I'm making a shelf unit for my granddaughter and have an off-cut of oak that I thought would be nice for end boards. First job was to cut it to size.

My main ripping panel saw has been a Spear and Jackson Skew Back 7tpi saw. This has been a great saw for me to start my handsaw woodworking as Paul Sellers suggests, and I would highly recommend it to anyone starting hand tool carpentry. However, I have picked up a second hand panel saw for a couple of quid from a junk stall that feels really nice in my hand but was blunt. This morning I decided it was time to sharpen it, and cutting the panel to size was the perfect job to try it out on.

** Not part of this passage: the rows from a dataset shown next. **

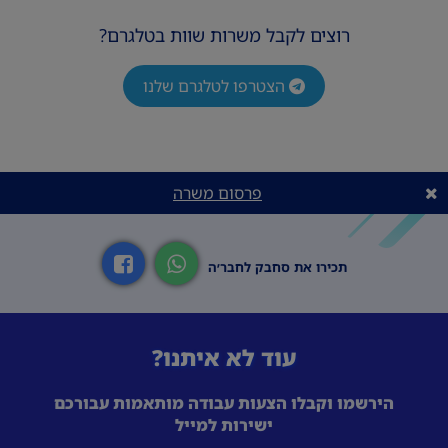
רוצים לקבל משרות שוות בטלגרם?
הצטרפו לטלגרם שלנו
פרסום משרה
תכירו את סחבק לחבר׳ה
עוד לא איתנו?
הירשמו וקבלו הצעות עבודה מותאמות עבורכם
ישירות למייל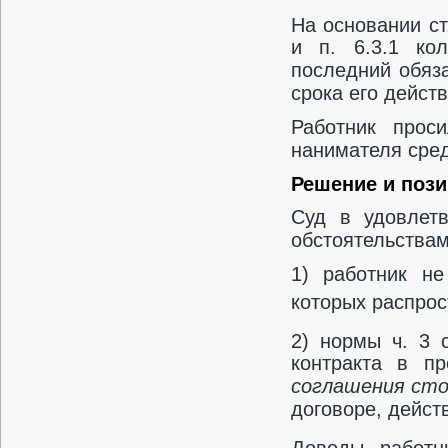
На основании ст
и п. 6.3.1 кол
последний обяз
срока его действ
Работник прос
нанимателя сред
Решение и пози
Суд в удовлет
обстоятельствам
1) работник не
которых распрос
2) нормы ч. 3 с
контракта в п
соглашения ст
договоре, дейст
Доводы работн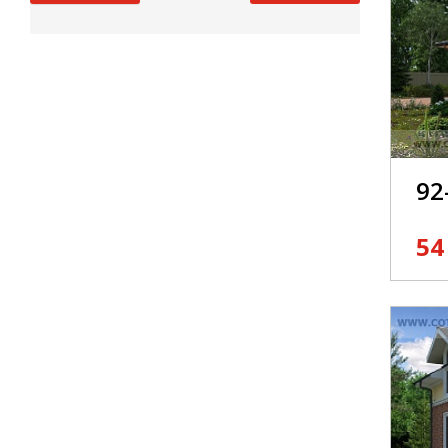
92
54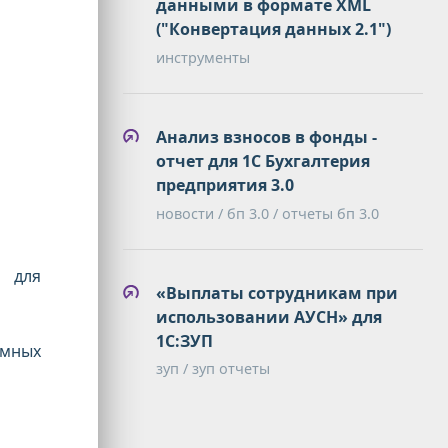
данными в формате XML
("Конвертация данных 2.1")
инструменты
Анализ взносов в фонды -
отчет для 1С Бухгалтерия
предприятия 3.0
новости / бп 3.0 / отчеты бп 3.0
 для
«Выплаты сотрудникам при
использовании АУСН» для
1С:ЗУП
ёмных
зуп / зуп отчеты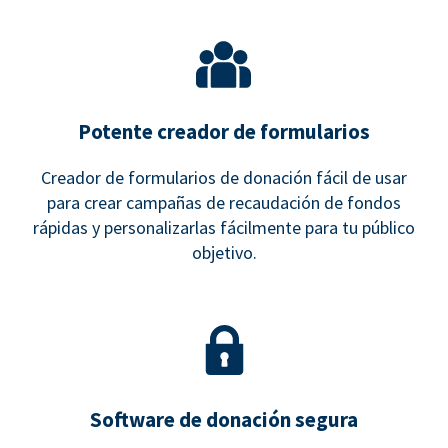
Potente creador de formularios
Creador de formularios de donación fácil de usar
para crear campañas de recaudación de fondos
rápidas y personalizarlas fácilmente para tu público
objetivo.
Software de donación segura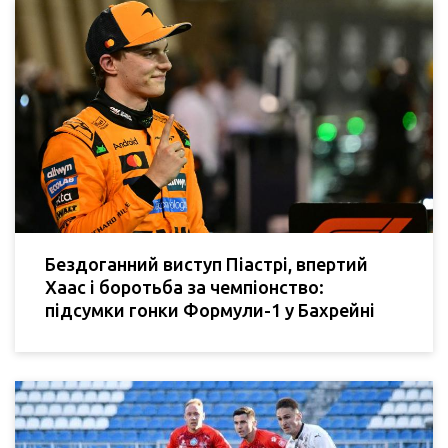
Бездоганний виступ Піастрі, впертий
Хаас і боротьба за чемпіонство:
підсумки гонки Формули-1 у Бахрейні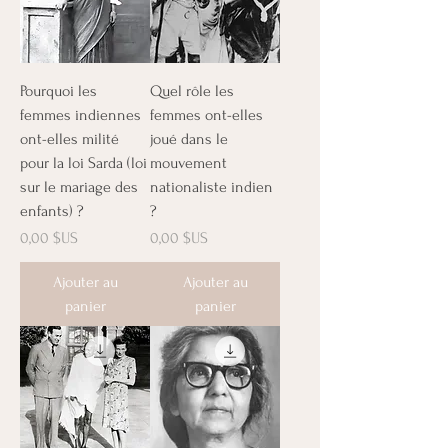
Pourquoi les
Quel rôle les
femmes indiennes
femmes ont-elles
ont-elles milité
joué dans le
pour la loi Sarda (loi
mouvement
sur le mariage des
nationaliste indien
enfants) ?
?
Prix
Prix
0,00 $US
0,00 $US
Ajouter au
Ajouter au
panier
panier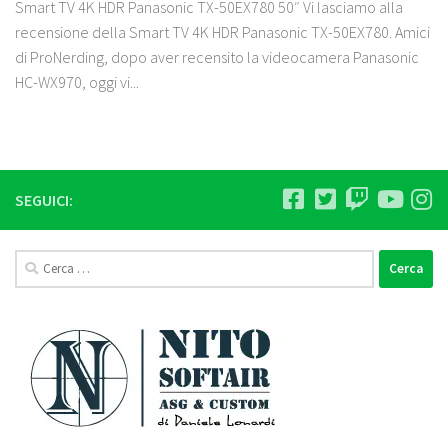
Smart TV 4K HDR Panasonic TX-50EX780 50″ Vi lasciamo alla
recensione della Smart TV 4K HDR Panasonic TX-50EX780. Amici
di ProNerding, dopo aver recensito la videocamera Panasonic
HC-WX970, oggi vi...
SEGUICI:
Ricerca
per: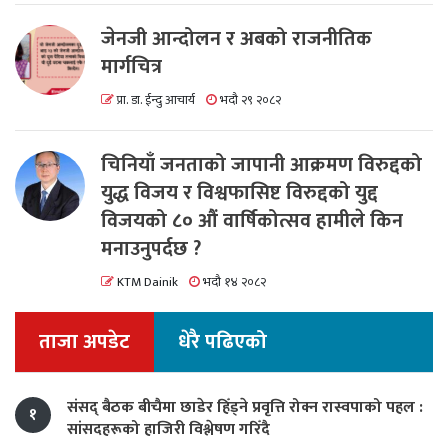
जेनजी आन्दोलन र अबको राजनीतिक
मार्गचित्र
प्रा. डा. ईन्दु आचार्य
भदौ २९ २०८२
चिनियाँ जनताको जापानी आक्रमण विरुद्दको
युद्ध विजय र विश्वफासिष्ट विरुद्दको युद्द
विजयको ८० औं वार्षिकोत्सव हामीले किन
मनाउनुपर्दछ ?
KTM Dainik
भदौ १४ २०८२
ताजा अपडेट
धेरै पढिएको
संसद् बैठक बीचैमा छाडेर हिँड्ने प्रवृत्ति रोक्न रास्वपाको पहल :
१
सांसदहरूको हाजिरी विश्लेषण गरिँदै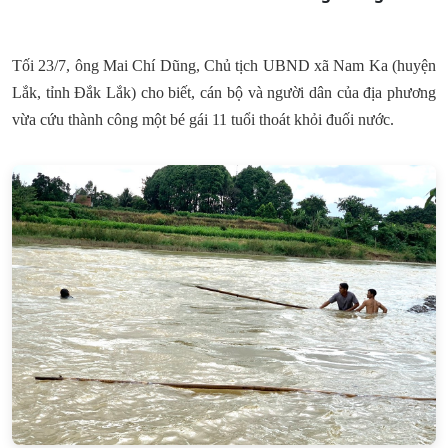
Tối 23/7, ông Mai Chí Dũng, Chủ tịch UBND xã Nam Ka (huyện
Lắk, tỉnh Đắk Lắk) cho biết, cán bộ và người dân của địa phương
vừa cứu thành công một bé gái 11 tuổi thoát khỏi đuối nước.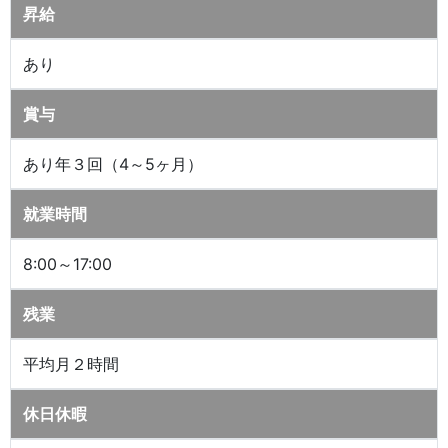
昇給
あり
賞与
あり年３回（4～5ヶ月）
就業時間
8:00～17:00
残業
平均月２時間
休日休暇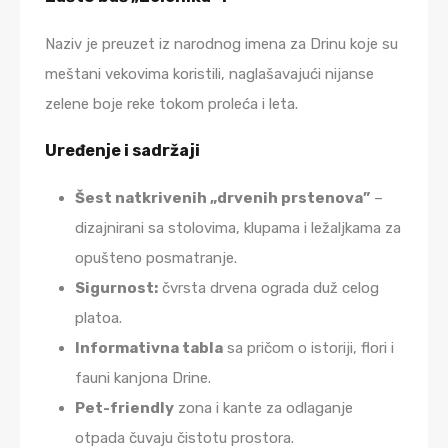
Naziv je preuzet iz narodnog imena za Drinu koje su
meštani vekovima koristili, naglašavajući nijanse
zelene boje reke tokom proleća i leta.
Uređenje i sadržaji
Šest natkrivenih „drvenih prstenova”
–
dizajnirani sa stolovima, klupama i ležaljkama za
opušteno posmatranje.
Sigurnost:
čvrsta drvena ograda duž celog
platoa.
Informativna tabla
sa pričom o istoriji, flori i
fauni kanjona Drine.
Pet-friendly
zona i kante za odlaganje
otpada čuvaju čistotu prostora.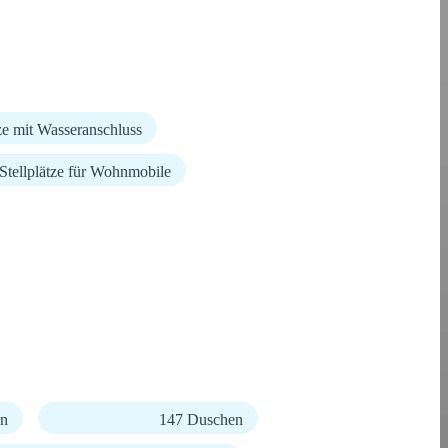
tze mit Wasseranschluss
Stellplätze für Wohnmobile
en
147 Duschen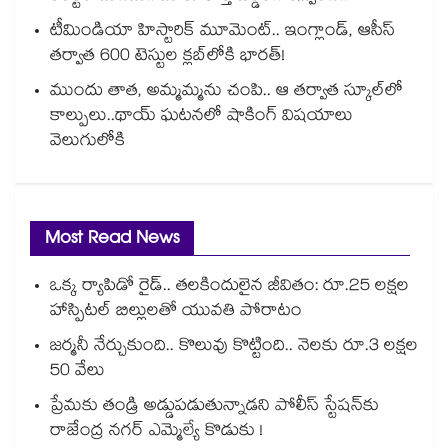
టీమిండియా హిస్టారిక్ మూమెంట్.. ఇంగ్లాండ్, ఆసీస్
తర్వాత 600 టెస్టుల క్లబ్‌లోకి భారత్!
ముందు తాత, అమ్మమ్మను చంపి.. ఆ తర్వాత స్కూల్‌లో
కాల్పులు..థాయ్ ఘటనలో షాకింగ్ విషయాలు
వెలుగులోకి
Most Read News
ఒక్క ర్యాపిడో రైడ్.. తలకిందులైన జీవితం: రూ.25 లక్షల
హాస్పిటల్ బిల్లులతో యువతి పోరాటం
జర్మనీ నేర్చుకుంది.. కొలువు కొట్టింది.. నెలకు రూ.3 లక్షల
50 వేలు
ప్రేమకు తండ్రి అడ్డుపడుతున్నాడని పోలీస్ స్టేషన్⁪కు
రాజేంద్ర నగర్ ఎమ్మెల్యే కొడుకు !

My previous saw sharpening has been on carcass and dovetails saws, so I found sharpening the panel saw so much easier as the teeth are so much bigger. No need to get my magnifier headset out, I could see the teeth clearly with just my ordinary workshop glasses. As I realised this was going to be easier, I decided to go the whole hog and start by jointing the teeth. I have a Veritas jointer and new mill file which made that job easy and finished by setting the teeth with a sawset. The whole process was very straight forward - eased by the teeth being sharpened for ripping - so no fleam to worry about. If I had any sense I'd have started to saw sharpening experience with a panel saw, but I had a few spare back saws to practice on, so started small ...

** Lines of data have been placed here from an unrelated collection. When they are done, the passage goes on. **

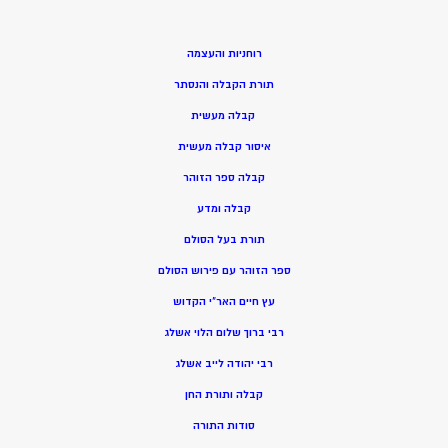
רוחניות והעצמה
תורת הקבלה והנסתר
קבלה מעשית
איסור קבלה מעשית
קבלה ספר הזוהר
קבלה ומדע
תורת בעל הסולם
ספר הזוהר עם פירוש הסולם
עץ חיים האר”י הקדוש
רבי ברוך שלום הלוי אשלג
רבי יהודה לייב אשלג
קבלה ותורת החן
סודות התורה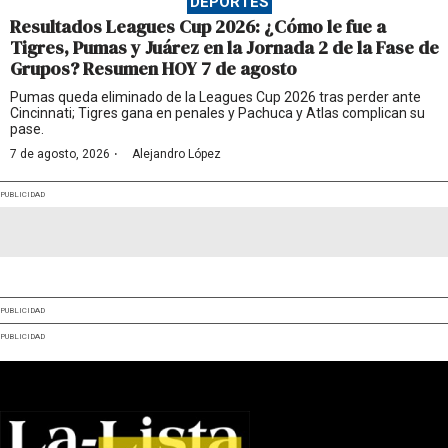
DEPORTES
Resultados Leagues Cup 2026: ¿Cómo le fue a
Tigres, Pumas y Juárez en la Jornada 2 de la Fase de
Grupos? Resumen HOY 7 de agosto
Pumas queda eliminado de la Leagues Cup 2026 tras perder ante
Cincinnati; Tigres gana en penales y Pachuca y Atlas complican su
pase.
·
7 de agosto, 2026
Alejandro López
PUBLICIDAD
PUBLICIDAD
PUBLICIDAD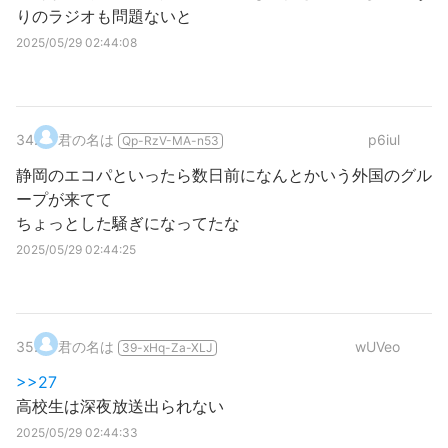
りのラジオも問題ないと
2025/05/29 02:44:08
34
.
君の名は
p6iul
Qp-RzV-MA-n53
静岡のエコパといったら数日前になんとかいう外国のグル
ープが来てて
ちょっとした騒ぎになってたな
2025/05/29 02:44:25
35
.
君の名は
wUVeo
39-xHq-Za-XLJ
>>27
高校生は深夜放送出られない
2025/05/29 02:44:33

I was really pleased with the result. Not only did the saw cut more effectively, it felt so much more controlled. I don't know how to describe it ... I could "feel" the saw cutting through the wood, in a way I haven't with the S&J saw. Perhaps it's the sharpening, or it could be the balance. The handle is a lot closer to the blade with the old saw. With the S&J there is a significant amount of wood in the handle between the blade and the grip.

rip-saws.jpg

I don't know the make of the old saw. Can anyone identify it from the stud/button:

saw-button.jpg

Once I had the board cut to size, the next job was to resaw it in two. I'd initially planned to do this on my bandsaw, but at 11 inches square, found the board to be too big. So I decided to do it by hand. Something I'd wanted to have a go at for some time.

Resawing by hand took a lot of effort over about an hour. After a little trial and error I found it easiest to cut the kerf using my crosscut and rip carcass saws. I went as deep as I could with these alternating them as i rotated the board; cutting into each side in turn. I then moved to my bow saw, it's Japanese universal saw blade being good no matter which orientation I held the board. However, even that wouldn't get the the last central part and I finished the last part of the cut with the newly sharpened panel saw (after trying attacking it with a froe to see if I could pop the final bit apart - I couldn't but it made access a little easier for the saw).

I'm very pleased with the result.

resawing.jpg
resawn-board.jpg


I'll probably keep to using the bandsaw for day-to-day resawing, but it's good to know this options is available to me when I want to separate a large board.

I'll leave planing the boards flat for another day.
 
That’s not an easy thing to get even approximately right, good thing you did a kerfing cut.
Must say I’ve never had the time or the inclination to sharpen my own saws, ( last one was £7) but you seem to know all about it and obviously the result is good!
 
I've had a very pleasurable morning sawing.

I'm making a shelf unit for my granddaughter and have an off-cut of oak that I thought would be nice for end boards. First job was to cut it to size.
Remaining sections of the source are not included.